Business Objective / Goal
To enhance regulatory adherence, document clarity, and operational efficiency by implementing an AI-based web platform for SOP evaluation and rewriting—addressing variability, complex language, and manual review bottlenecks in Biocon’s document processes.
Solutions & Implementation
- Developed a web-based Generative AI application using ReactJS (frontend) and Django (backend) hosted on AWS EC2.
- Integrated Amazon S3 for document storage and Amazon RDS (PostgreSQL) for prompt templates and revision history.
- Used prompt engineering to transform SOPs with LLM responses via Amazon Bedrock (Claude 3 Sonnet).
- Supported manual import of revision inputs (from emails or MS Teams) into a versioned revision tracker.
- Enabled tracked changes, structural rewriting, grammar checks, and export-ready outputs aligned to DMS formats.

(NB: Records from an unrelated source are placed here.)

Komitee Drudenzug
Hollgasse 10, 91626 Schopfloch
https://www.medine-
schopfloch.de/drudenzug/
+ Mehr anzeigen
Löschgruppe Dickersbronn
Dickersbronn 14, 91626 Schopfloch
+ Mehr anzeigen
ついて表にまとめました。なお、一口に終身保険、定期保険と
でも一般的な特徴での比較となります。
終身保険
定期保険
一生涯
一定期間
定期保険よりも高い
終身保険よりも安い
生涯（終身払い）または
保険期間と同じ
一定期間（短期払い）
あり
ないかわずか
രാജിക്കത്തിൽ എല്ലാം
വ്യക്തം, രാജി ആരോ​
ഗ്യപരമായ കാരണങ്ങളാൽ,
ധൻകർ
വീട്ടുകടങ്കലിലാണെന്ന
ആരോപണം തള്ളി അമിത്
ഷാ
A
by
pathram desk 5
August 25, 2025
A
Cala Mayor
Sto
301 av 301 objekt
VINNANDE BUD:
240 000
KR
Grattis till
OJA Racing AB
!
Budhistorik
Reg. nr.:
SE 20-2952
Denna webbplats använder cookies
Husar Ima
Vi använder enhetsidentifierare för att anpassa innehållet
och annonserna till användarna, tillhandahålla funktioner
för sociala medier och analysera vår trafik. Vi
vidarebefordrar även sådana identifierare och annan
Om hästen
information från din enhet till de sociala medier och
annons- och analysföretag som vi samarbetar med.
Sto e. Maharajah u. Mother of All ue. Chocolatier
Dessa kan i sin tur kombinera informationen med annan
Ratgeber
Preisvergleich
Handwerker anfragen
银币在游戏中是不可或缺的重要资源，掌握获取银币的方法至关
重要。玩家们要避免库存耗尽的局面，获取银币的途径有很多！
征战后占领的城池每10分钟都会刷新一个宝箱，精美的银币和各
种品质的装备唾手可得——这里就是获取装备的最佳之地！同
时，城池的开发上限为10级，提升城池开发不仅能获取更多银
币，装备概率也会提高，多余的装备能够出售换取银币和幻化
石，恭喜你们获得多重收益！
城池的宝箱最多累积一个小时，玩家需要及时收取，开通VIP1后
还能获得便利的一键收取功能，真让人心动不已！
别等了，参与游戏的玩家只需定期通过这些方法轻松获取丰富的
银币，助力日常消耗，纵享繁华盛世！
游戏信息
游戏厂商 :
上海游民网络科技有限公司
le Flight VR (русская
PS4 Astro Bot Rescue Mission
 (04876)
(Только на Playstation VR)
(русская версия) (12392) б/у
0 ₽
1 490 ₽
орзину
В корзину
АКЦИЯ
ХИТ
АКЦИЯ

- Ensured CFR audit readiness through version control, traceability, and compliance reporting.
Major Technologies Used
- Amazon Bedrock (Claude 3 Sonnet) – LLM for rewriting SOPs
- Amazon S3, EC2, RDS (PostgreSQL), AWS Textract, Amazon MQ – Scalable AWS infrastructure
- ReactJS, Django, Python – Application logic and front-end
- LangSmith, Pinecone – Prompt engineering and semantic vector storage
- AWS Athena, Presto – For future extensibility of SOP data querying
Business Outcomes
- Streamlined SOP Rewriting and Review Workflow Enabled structured, tracked rewriting and feedback within a single AI interface, reducing manual document iterations.
- Improved SOP Quality and Readability Rewrote SOPs using consistent tone, improved grammar, and standardized structure across all operational sites.
- Audit-Ready Change Traceability Integrated revision tracking, version control, and compliance feedback mechanisms aligned to CFR standards.
- Foundation for AI-Enabled Regulatory Compliance at Scale Built a scalable GenAI-enabled platform ready for Phase 2 features like FDA guideline validation, automated compliance scoring, and integration with Biocon’s SOP DMS.